Immigration itself was quick and painless with only a few people in the queue. Next door was baggage claim and my bag was already waiting for me. On the way out, I passed an exchange booth. I made a mental note that Thai baht was 286 kip and US dollar was 9.4 kip. I didn’t change any as I thought the rates here wouldn’t be that good. However, the place I changed my baht at this afternoon was only 281 kip for one baht. In contrast to Bangkok airport, I wasn’t bombarded with taxi touts as I left the airport building. Outside I found a table for booking taxis. The guy asked where I was going. I already had the name of a guesthouse and I told him. The price was fixed at US$5 or 200 baht. It was slightly cheaper to pay in dollars. I was under the impression that it was $5 per vehicle however the receipt clearly said “per person”. If this was a meter taxi in Thailand then it would have cost me less. The guidebooks suggest that the return trip to the airport is a lot less. I didn’t really mind. Having a fixed price takes out the stress of being cheated.

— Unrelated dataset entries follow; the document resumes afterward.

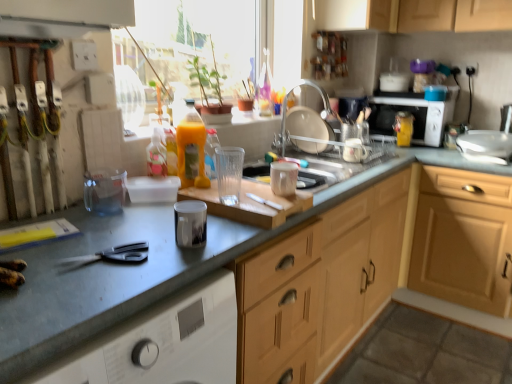 Measure the distance between point (281, 207) and camera.

Point (281, 207) is 3.96 feet from camera.

Identify the location of metallic gray countertop at center-left, which appears as the 1th countertop when viewed from the left. (101, 281).

Describe the element at coordinates (412, 114) in the screenshot. The width and height of the screenshot is (512, 384). I see `white glossy microwave at upper right` at that location.

What do you see at coordinates (211, 153) in the screenshot? I see `translucent plastic bottle at center, acting as the second bottle starting from the front` at bounding box center [211, 153].

Identify the location of translucent plastic bottle at center, which appears as the 2th bottle when viewed from the back. The width and height of the screenshot is (512, 384). (211, 153).

Locate an element on the screen. light wood cabinet at lower right, which is counted as the first cabinetry, starting from the bottom is located at coordinates (463, 239).

From the picture: Is white ceramic mug at upper center, which is counted as the 5th appliance, starting from the bottom, in front of or behind white plastic knife at center in the image?

white ceramic mug at upper center, which is counted as the 5th appliance, starting from the bottom, is behind white plastic knife at center.

What's the angular difference between white ceramic mug at upper center, which is the second appliance in back-to-front order, and white plastic knife at center's facing directions?

white ceramic mug at upper center, which is the second appliance in back-to-front order, and white plastic knife at center are facing 161 degrees away from each other.

Which of these two, white ceramic mug at upper center, arranged as the 2th appliance when viewed from the top, or white plastic knife at center, stands shorter?

With less height is white plastic knife at center.

From the image's perspective, does white plastic microwave at upper right, the sixth appliance in the front-to-back sequence, appear lower than white ceramic mug at upper center, marked as the fifth appliance in a front-to-back arrangement?

No, from the image's perspective, white plastic microwave at upper right, the sixth appliance in the front-to-back sequence, is not below white ceramic mug at upper center, marked as the fifth appliance in a front-to-back arrangement.

From a real-world perspective, is white plastic microwave at upper right, which ranks as the 2th appliance in right-to-left order, on white ceramic mug at upper center, marked as the fifth appliance in a front-to-back arrangement?

Yes, from a real-world perspective, white plastic microwave at upper right, which ranks as the 2th appliance in right-to-left order, is on top of white ceramic mug at upper center, marked as the fifth appliance in a front-to-back arrangement.

Which object is further away from the camera taking this photo, white plastic microwave at upper right, the sixth appliance in the front-to-back sequence, or white ceramic mug at upper center, which ranks as the 4th appliance in left-to-right order?

white plastic microwave at upper right, the sixth appliance in the front-to-back sequence, is further away from the camera.

Where is `appliance that is behind the white ceramic mug at upper center, which is counted as the 5th appliance, starting from the bottom`? This screenshot has width=512, height=384. appliance that is behind the white ceramic mug at upper center, which is counted as the 5th appliance, starting from the bottom is located at coordinates (395, 77).

From a real-world perspective, relative to translucent plastic bottle at center, positioned as the 1th bottle in left-to-right order, is white ceramic mug at upper center, which is the second appliance in back-to-front order, vertically above or below?

white ceramic mug at upper center, which is the second appliance in back-to-front order, is situated lower than translucent plastic bottle at center, positioned as the 1th bottle in left-to-right order, in the real world.

Which object is positioned more to the left, white ceramic mug at upper center, which is the second appliance in back-to-front order, or translucent plastic bottle at center, positioned as the 1th bottle in left-to-right order?

translucent plastic bottle at center, positioned as the 1th bottle in left-to-right order, is more to the left.

Which is in front, white ceramic mug at upper center, which ranks as the 4th appliance in left-to-right order, or translucent plastic bottle at center, positioned as the 1th bottle in left-to-right order?

translucent plastic bottle at center, positioned as the 1th bottle in left-to-right order.

Is white ceramic mug at upper center, which is counted as the 5th appliance, starting from the bottom, oriented towards translucent plastic bottle at center, placed as the 3th bottle when sorted from back to front?

No, white ceramic mug at upper center, which is counted as the 5th appliance, starting from the bottom, is not facing towards translucent plastic bottle at center, placed as the 3th bottle when sorted from back to front.

Is wooden cabinet at upper center, the 1th cabinetry positioned from the left, looking in the opposite direction of white ceramic mug at upper center, which is the second appliance in back-to-front order?

No, wooden cabinet at upper center, the 1th cabinetry positioned from the left, is not facing the opposite direction of white ceramic mug at upper center, which is the second appliance in back-to-front order.

What's the angular difference between wooden cabinet at upper center, which ranks as the second cabinetry in right-to-left order, and white ceramic mug at upper center, marked as the fifth appliance in a front-to-back arrangement,'s facing directions?

The angular difference between wooden cabinet at upper center, which ranks as the second cabinetry in right-to-left order, and white ceramic mug at upper center, marked as the fifth appliance in a front-to-back arrangement, is 1.82 degrees.

From the image's perspective, is wooden cabinet at upper center, the 1th cabinetry positioned from the left, under white ceramic mug at upper center, marked as the fifth appliance in a front-to-back arrangement?

No, from the image's perspective, wooden cabinet at upper center, the 1th cabinetry positioned from the left, is not below white ceramic mug at upper center, marked as the fifth appliance in a front-to-back arrangement.

Is light wood cabinet at lower right, which is counted as the first cabinetry, starting from the bottom, far from translucent plastic bottle at center, the second bottle from the left?

Yes.

Can you confirm if light wood cabinet at lower right, which is counted as the first cabinetry, starting from the bottom, is shorter than translucent plastic bottle at center, the second bottle from the right?

In fact, light wood cabinet at lower right, which is counted as the first cabinetry, starting from the bottom, may be taller than translucent plastic bottle at center, the second bottle from the right.

Looking at this image, is light wood cabinet at lower right, marked as the second cabinetry in a left-to-right arrangement, looking in the opposite direction of translucent plastic bottle at center, acting as the second bottle starting from the front?

light wood cabinet at lower right, marked as the second cabinetry in a left-to-right arrangement, is not turned away from translucent plastic bottle at center, acting as the second bottle starting from the front.

Can you confirm if light wood cabinet at lower right, marked as the second cabinetry in a left-to-right arrangement, is smaller than translucent plastic bottle at center, acting as the second bottle starting from the front?

Actually, light wood cabinet at lower right, marked as the second cabinetry in a left-to-right arrangement, might be larger than translucent plastic bottle at center, acting as the second bottle starting from the front.

Based on the photo, is matte silver tap at upper center beside transparent glass window at upper center?

matte silver tap at upper center and transparent glass window at upper center are not in contact.

In the scene shown: Is matte silver tap at upper center smaller than transparent glass window at upper center?

Correct, matte silver tap at upper center occupies less space than transparent glass window at upper center.

In the scene shown: Considering the sizes of objects matte silver tap at upper center and transparent glass window at upper center in the image provided, who is wider, matte silver tap at upper center or transparent glass window at upper center?

With larger width is matte silver tap at upper center.

Find the location of a particular element. Image resolution: width=512 pixels, height=384 pixels. window positioned vertically above the matte silver tap at upper center (from a real-world perspective) is located at coordinates (199, 40).

Based on the photo, considering the relative sizes of black plastic scissors at lower left and light wood cabinet at lower right, the second cabinetry from the top, in the image provided, is black plastic scissors at lower left taller than light wood cabinet at lower right, the second cabinetry from the top,?

No.

Is light wood cabinet at lower right, the second cabinetry from the top, at the back of black plastic scissors at lower left?

black plastic scissors at lower left does not have its back to light wood cabinet at lower right, the second cabinetry from the top.

From a real-world perspective, which object rests below the other?

light wood cabinet at lower right, which is counted as the first cabinetry, starting from the bottom.

Between black plastic scissors at lower left and light wood cabinet at lower right, marked as the second cabinetry in a left-to-right arrangement, which one is positioned behind?

light wood cabinet at lower right, marked as the second cabinetry in a left-to-right arrangement, is further away from the camera.

The width and height of the screenshot is (512, 384). I want to click on the 3rd appliance above the white plastic knife at center (from a real-world perspective), so click(x=353, y=143).

Find the location of a particular element. the 1st appliance positioned below the white plastic microwave at upper right, the sixth appliance in the front-to-back sequence (from the image's perspective) is located at coordinates (353, 143).

Considering their positions, is wooden cutting board at center positioned further to yellow matte bottle at upper right, arranged as the 3th bottle when viewed from the front, than metallic silver sink at upper right, the 6th appliance in the left-to-right sequence?

Based on the image, wooden cutting board at center appears to be further to yellow matte bottle at upper right, arranged as the 3th bottle when viewed from the front.

From the image, which object appears to be nearer to wooden cabinet at upper center, which ranks as the second cabinetry in right-to-left order, metallic gray cutting board at center, which is the 1th countertop in right-to-left order, or black plastic scissors at lower left?

metallic gray cutting board at center, which is the 1th countertop in right-to-left order, lies closer to wooden cabinet at upper center, which ranks as the second cabinetry in right-to-left order, than the other object.

From the image, which object appears to be farther from shiny metallic cup at center, the 1th appliance from the left, white plastic knife at center or wooden cabinet at upper center, the 2th cabinetry ordered from the bottom?

wooden cabinet at upper center, the 2th cabinetry ordered from the bottom, lies further to shiny metallic cup at center, the 1th appliance from the left, than the other object.

When comparing their distances from yellow matte bottle at upper right, arranged as the 3th bottle when viewed from the front, does wooden cabinet at upper center, the 1th cabinetry positioned from the left, or metallic gray cutting board at center, which is the 1th countertop in right-to-left order, seem further?

metallic gray cutting board at center, which is the 1th countertop in right-to-left order, is further to yellow matte bottle at upper right, arranged as the 3th bottle when viewed from the front.

From the image, which object appears to be nearer to metallic silver sink at upper right, which is the first appliance in right-to-left order, metallic gray countertop at center-left, which ranks as the 2th countertop in right-to-left order, or translucent plastic bottle at center, acting as the 3th bottle starting from the right?

Among the two, translucent plastic bottle at center, acting as the 3th bottle starting from the right, is located nearer to metallic silver sink at upper right, which is the first appliance in right-to-left order.

Looking at the image, which one is located closer to white plastic microwave at upper right, the 5th appliance positioned from the left, transparent glass window at upper center or white glossy microwave at upper right?

white glossy microwave at upper right is positioned closer to the anchor white plastic microwave at upper right, the 5th appliance positioned from the left.

Estimate the real-world distances between objects in this image. Which object is closer to shiny metallic cup at center, which ranks as the first appliance in bottom-to-top order, wooden cabinet at upper center, the 1th cabinetry positioned from the left, or metallic silver sink at upper right, the 4th appliance positioned from the bottom?

metallic silver sink at upper right, the 4th appliance positioned from the bottom, is closer to shiny metallic cup at center, which ranks as the first appliance in bottom-to-top order.

Which object lies further to the anchor point wooden cutting board at center, shiny metallic cup at center, the first appliance in the front-to-back sequence, or translucent plastic bottle at center, acting as the second bottle starting from the front?

Among the two, translucent plastic bottle at center, acting as the second bottle starting from the front, is located further to wooden cutting board at center.

Image resolution: width=512 pixels, height=384 pixels. I want to click on knife located between shiny metallic cup at center, the first appliance in the front-to-back sequence, and metallic gray cutting board at center, which is the 1th countertop in right-to-left order, in the left-right direction, so click(265, 202).

This screenshot has width=512, height=384. What are the coordinates of `appliance between transparent plastic cup at center, which appears as the 5th appliance when viewed from the back, and translucent plastic bottle at center, which appears as the 2th bottle when viewed from the back, from front to back` in the screenshot? It's located at (283, 178).

Identify the location of cutlery located between metallic gray countertop at center-left, which ranks as the 2th countertop in right-to-left order, and white ceramic mug at upper center, which ranks as the 4th appliance in left-to-right order, in the depth direction. This screenshot has height=384, width=512. (115, 254).

Find the location of a particular element. kitchen appliance between shiny metallic cup at center, which ranks as the first appliance in bottom-to-top order, and white plastic microwave at upper right, the sixth appliance in the front-to-back sequence, from front to back is located at coordinates (412, 114).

I was at my guesthouse and checked in by about 1 p.m. As I still had a good part of the day left, I decided to set off on foot to explore the area. I also wanted to try and get my bearings. My guesthouse was alongside the Meklong River. Behind me was Phu Si hill and so I decided to climb that first to help orientate myself. The entrance fee was 20,000 kip which sounds a lot and I almost didn’t go up. I had to sit down and work out some benchmarks for buying things while in Laos. A good marker would be 100 baht. This is about 28,000 kip. So the price wasn’t too bad after all, though maybe a bit more than what it would be in Thailand for a temple in Ayutthaya.

As expected, the views from the top were spectacular even though the temple itself was only of passing interest. I reckon there would be some good views of sunrise here as well. From the hill top I walked down the other side to the Buddha’s Footprint. Along the way I passed a series of Buddha images that represented different days of the week. Interestingly they didn’t match the Thai version. I will share with you these pictures later. The footprint turned out to be a large indent in the rock. Nothing too exciting. I continued walking down to the bottom of the hill where I come out at a small temple. They seem to be everywhere.

I spent the remainder of the afternoon wandering around the town admiring the French colonial architecture. I didn’t really visit any temples as such. I will explore those properly tomorrow. After several hours of walking I ended up at a small restaurant overlooking the river. I was parched and so ordered a bottle of Lao Beer. The price was probably inflated as it was a restaurant with fine views, but at only 10,000 kip I wasn’t going to complain. I think sometimes in order to enjoy your holiday, you should just pay the price and don’t waste energy trying to find the cheapest source in town.

I will talk more about the town in a later blog. It is early evening now and I am back at my guesthouse typing this up on my laptop. I will save this on a thumbdrive and try and post it at one of the internet cafe which are scattered around the town. It is already getting very chilly. Luckilly I didn’t pay extra for an air-conditioned room as I am not even using the fan! I am wearing my thick jacket now. There is a night market in town and I will go and explore that shortly. I was planning on sitting down to a nice meal of Lao food. But on the way back I saw a stall selling some baguette sandwiches for only 10,000 kip. Obviously a French influence. I must say, it was not only superior to subway sandwiches in Bangkok, but was a hundred times better value for money.